Learning lessons are important at every stage of project implementation, from planning through closing, and knowledge management allows executives to concentrate on successful strategies. Kimmons advocates use of a permanent organizational entity, possibly a project office, to gather and analyze lessons learned from each project. When applicable to all or to a broad range of the projects, the lessons learned—either positive or negative—should be incorporated into best practices, he says.

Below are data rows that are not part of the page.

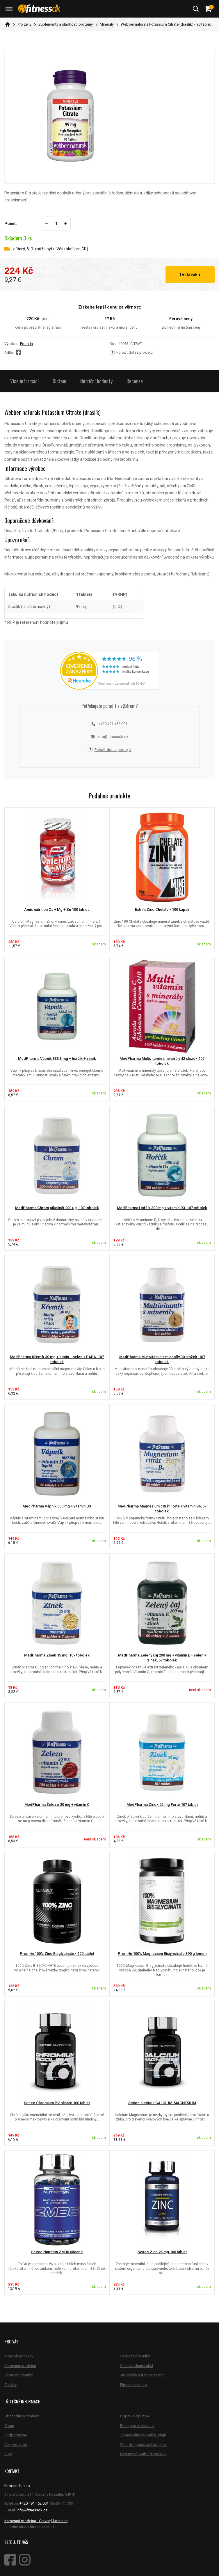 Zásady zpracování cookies (143, 2444)
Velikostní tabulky (135, 2356)
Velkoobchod (15, 2444)
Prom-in (26, 343)
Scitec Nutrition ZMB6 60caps (57, 2252)
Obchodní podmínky (21, 2416)
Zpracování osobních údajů (143, 2435)
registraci (53, 327)
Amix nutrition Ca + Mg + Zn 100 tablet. (57, 909)
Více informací (24, 381)
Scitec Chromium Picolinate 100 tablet (57, 2103)
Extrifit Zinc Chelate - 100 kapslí (162, 909)
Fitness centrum (133, 2384)
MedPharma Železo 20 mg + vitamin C (57, 1804)
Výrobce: (11, 343)
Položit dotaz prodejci (131, 352)
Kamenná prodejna (20, 2366)
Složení (59, 381)
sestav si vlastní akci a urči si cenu (109, 327)
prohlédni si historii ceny (181, 327)
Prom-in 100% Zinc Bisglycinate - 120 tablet (57, 1953)
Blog (8, 2454)
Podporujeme (15, 2435)
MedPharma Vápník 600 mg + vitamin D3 (57, 1506)
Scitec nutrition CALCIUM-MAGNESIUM (162, 2103)
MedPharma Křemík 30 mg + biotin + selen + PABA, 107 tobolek (57, 1359)
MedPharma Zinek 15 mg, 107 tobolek (57, 1655)
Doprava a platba (134, 2416)
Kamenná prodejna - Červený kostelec (35, 2521)
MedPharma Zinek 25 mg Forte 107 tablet (162, 1804)
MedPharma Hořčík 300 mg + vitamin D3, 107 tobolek (162, 1208)
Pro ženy (24, 24)
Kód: (113, 343)
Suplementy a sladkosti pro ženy (65, 24)
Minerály (107, 24)
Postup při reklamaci (137, 2425)
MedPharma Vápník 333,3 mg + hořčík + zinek (57, 1058)
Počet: (10, 223)
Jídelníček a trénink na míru (142, 2375)
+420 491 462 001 (109, 724)
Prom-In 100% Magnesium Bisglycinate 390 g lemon (162, 1953)
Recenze (135, 381)
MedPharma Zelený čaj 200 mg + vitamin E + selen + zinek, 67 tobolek (162, 1657)
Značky (10, 2384)
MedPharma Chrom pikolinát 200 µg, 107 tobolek (57, 1208)
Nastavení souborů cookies (143, 2454)
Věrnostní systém (18, 2375)
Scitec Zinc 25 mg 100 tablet (162, 2252)
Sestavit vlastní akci (136, 2366)
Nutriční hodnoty (96, 381)
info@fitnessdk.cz (109, 736)
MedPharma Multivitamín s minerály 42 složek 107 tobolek (162, 1061)
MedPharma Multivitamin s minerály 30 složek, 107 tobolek (162, 1359)
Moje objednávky (18, 2356)
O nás (9, 2425) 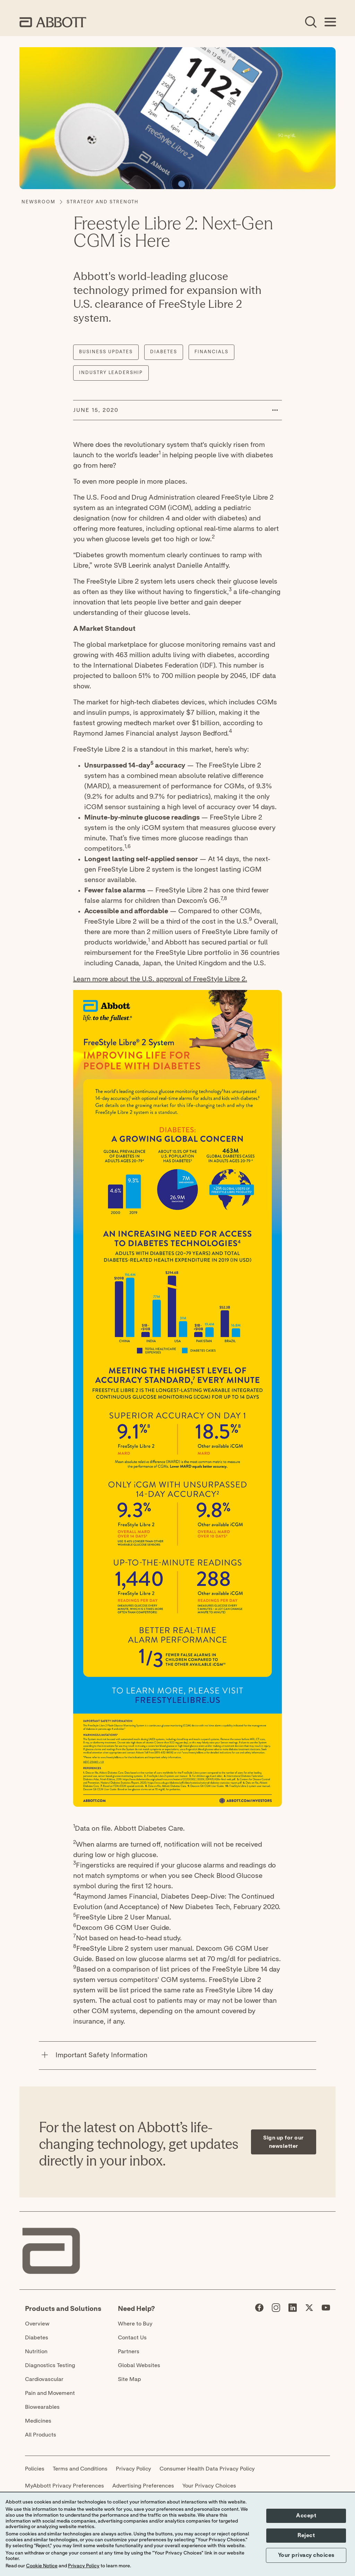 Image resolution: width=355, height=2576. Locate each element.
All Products (40, 2435)
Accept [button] (306, 2515)
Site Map (129, 2379)
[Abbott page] (259, 2309)
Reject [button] (306, 2535)
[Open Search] (310, 22)
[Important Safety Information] (45, 2055)
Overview (37, 2324)
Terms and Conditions (80, 2469)
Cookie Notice (42, 2566)
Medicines (38, 2421)
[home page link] (52, 22)
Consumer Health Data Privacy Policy (207, 2469)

“Any firm that is not interested in improving performance will not be profit-minded for long,” Kimmons says. “The ‘continuous improvement’ programs have acquired a very negative image in some areas because of misuse and faulty application. The principles are sound and it makes sense that performance improvement is key to continued profitability.” PM
A WINNING COMBINATION
Robert L. Kimmons, PMP, a Houston, Texas, USA-based consultant, says the most important components of a successful project are:
An adequate definition of the scope of what is to be done during the project
Prioritized reasons for doing the project
An understanding of the potential risks that may jeopardize the achievement of the objectives
Baselines set to periodically measure performance for each of the objectives during project implementation
A well-thought-out strategy for managing those risks
A written project execution plan following the project strategy
Prompt initiation of a recovery plan for any adverse performance on a baseline
Timely incorporation of any approved changes to the scope of work using a change management program
A method of periodic status reporting to each of the stakeholders in accordance with their particular interest in the project.